On 12/15/19 8:25 PM, Raymond Hettinger wrote:
On Dec 15, 2019, at 6:48 PM, Larry Hastings <larry@hastings.org> wrote:
As of 3.7, dict objects are guaranteed to maintain insertion order.  But set objects make no such guarantee, and AFAIK in practice they don't maintain insertion order either.  Should they?
I don't think they should.  

Several thoughts:

* The corresponding mathematical concept is unordered and it would be weird to impose such as order.

I disagree--I assert it's no more or less weird than imposing order on dicts, which we eventually decided to do.


* You can already get membership testing while retaining insertion ordering by running dict.fromkeys(seq).

I'm not sure where you're going with this.  The argument "you can do this with other objects" didn't preclude us from, for example, adding ordering to the dict object.  We already had collections.OrderedDict, and we decided to add the functionality to the dict object.

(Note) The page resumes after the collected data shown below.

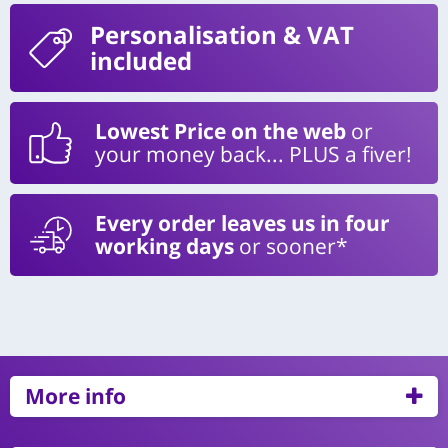
Personalisation
& VAT
included
Lowest Price on the web
or
your money back... PLUS a fiver!
Every order leaves us in four
working days
or sooner*
More info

* Set operations have optimizations that preclude giving a guaranteed order (for example, set intersection loops over the smaller of the two input sets).

* To implement ordering, set objects would have to give-up their current membership testing optimization that exploits cache locality in lookups (it looks at several consecutive hashes at a time before jumping to the next random position in the table).

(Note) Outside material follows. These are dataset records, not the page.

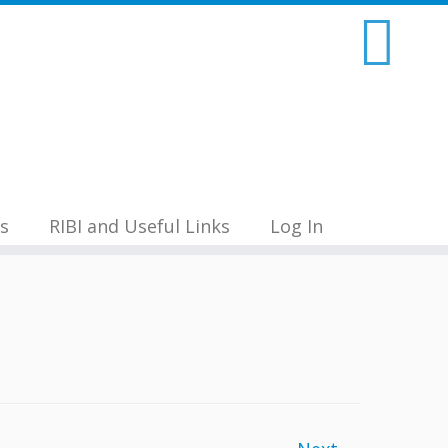
s
RIBI and Useful Links
Log In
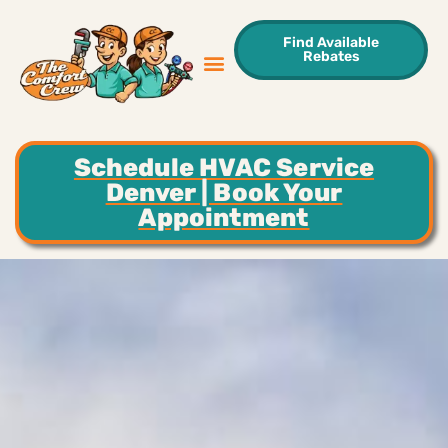
Find Available
Rebates
Sweet Deals
Areas We Serve
Contact Us
Schedule HVAC Service
Denver | Book Your
Appointment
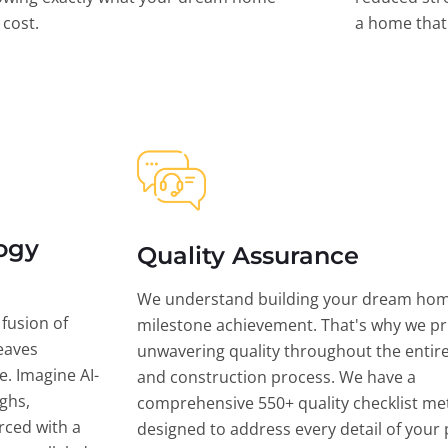
l cost.
a home that 
ogy
Quality Assurance
We understand building your dream hom
 fusion of
milestone achievement. That's why we pri
eaves
unwavering quality throughout the entir
ce. Imagine AI-
and construction process. We have a
ghs,
comprehensive 550+ quality checklist me
rced with a
designed to address every detail of your p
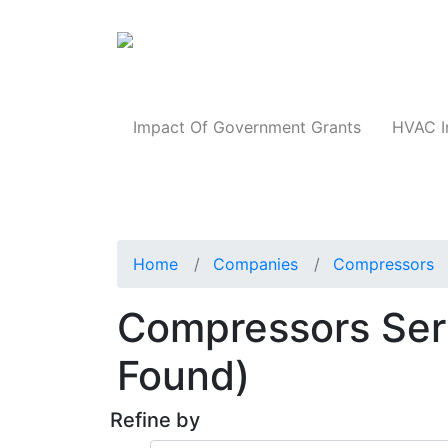
Products
Impact Of Government Grants
HVAC I
Home
Companies
Compressors
Compressors Serv
Found)
Refine by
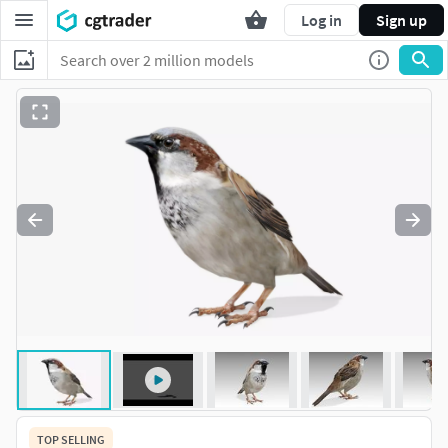
Log in
Sign up
TOP SELLING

* The ordering we have for dicts uses a hash table that indexes into a sequence.  That works reasonably well for typical dict operations but is unsuitable for set operations where some common use cases make interspersed additions and deletions (that is why the LRU cache still uses a cheaply updated doubly-linked list rather that deleting and reinserting dict entries).

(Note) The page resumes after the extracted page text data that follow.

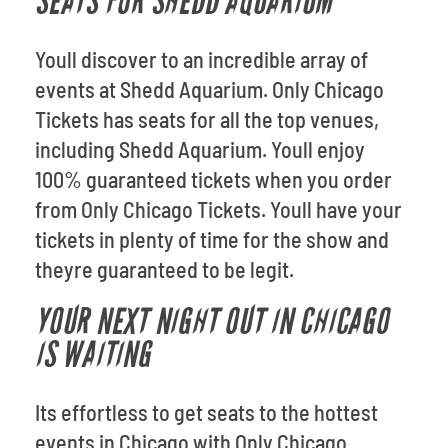
SEATS FOR SHEDD AQUARIUM
Youll discover to an incredible array of
events at Shedd Aquarium. Only Chicago
Tickets has seats for all the top venues,
including Shedd Aquarium. Youll enjoy
100% guaranteed tickets when you order
from Only Chicago Tickets. Youll have your
tickets in plenty of time for the show and
theyre guaranteed to be legit.
YOUR NEXT NIGHT OUT IN CHICAGO
IS WAITING
Its effortless to get seats to the hottest
events in Chicago with Only Chicago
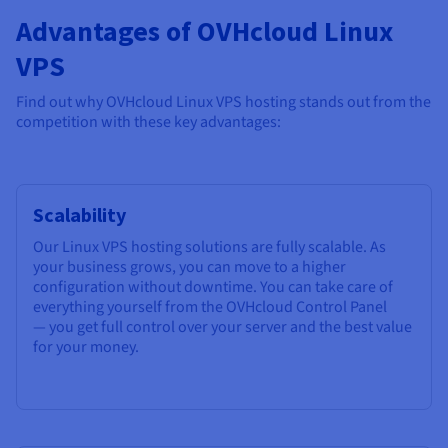
Advantages of OVHcloud Linux
VPS
Find out why OVHcloud Linux VPS hosting stands out from the
competition with these key advantages:
Scalability
Our Linux VPS hosting solutions are fully scalable. As
your business grows, you can move to a higher
configuration without downtime. You can take care of
everything yourself from the OVHcloud Control Panel
— you get full control over your server and the best value
for your money.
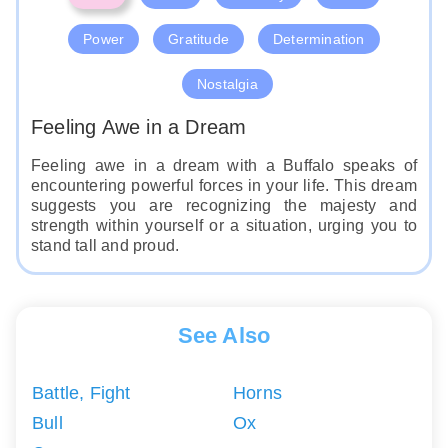
Power
Gratitude
Determination
Nostalgia
Feeling Awe in a Dream
Feeling awe in a dream with a Buffalo speaks of
encountering powerful forces in your life. This dream
suggests you are recognizing the majesty and
strength within yourself or a situation, urging you to
stand tall and proud.
See Also
Battle, Fight
Horns
Bull
Ox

These are all performance concerns.  As I mentioned previously in this thread, in my opinion we should figure out what semantics we want for the object, then implement those, and only after that should we worry about performance.  I think we should decide the question "should set objects maintain insertion order?" literally without any consideration about performance implications.


* This idea has been discussed a couple times before and we've decided not to go down this path.  I should document prominently because it is inevitable that it will be suggested periodically because it is such an obvious thing to consider.

Please do!

In the email quoted by Tim Peters earlier in the thread, you stated that set objects "lose their flexibility" if they maintain order.  Can you be more specific about what you meant by that?


/arry

p.s. To be clear, I'm not volunteering to add this feature to the set object implementation--that's above my pay grade.  But I'm guessing that, if we decided we wanted these semantics for the dict object, someone would volunteer to implement it.